Transcribe all of the records, leaving out any pictures.

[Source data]
========

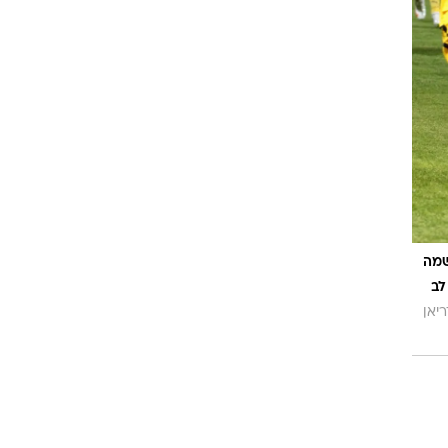
רוגבי וקריקט
גולף
ביליארד
תקצירים
שמה
לב
יאן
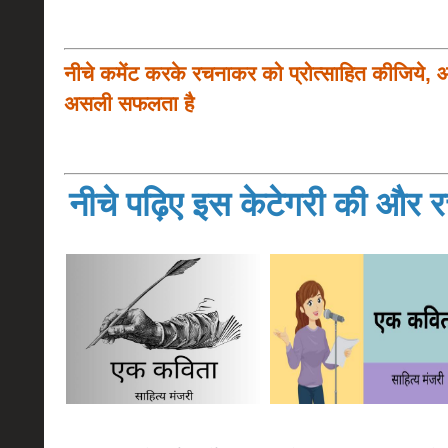
नीचे कमेंट करके रचनाकर को प्रोत्साहित कीजिये, 
असली सफलता है
नीचे पढ़िए इस केटेगरी की और रच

========

Solution for this exercise:
רוגבי וקריקט
גולף
ביליארד
תקצירים
שמה
לב
יאן
नीचे कमेंट करके रचनाकर को प्रोत्साहित कीजिये, 
असली सफलता है
नीचे पढ़िए इस केटेगरी की और रच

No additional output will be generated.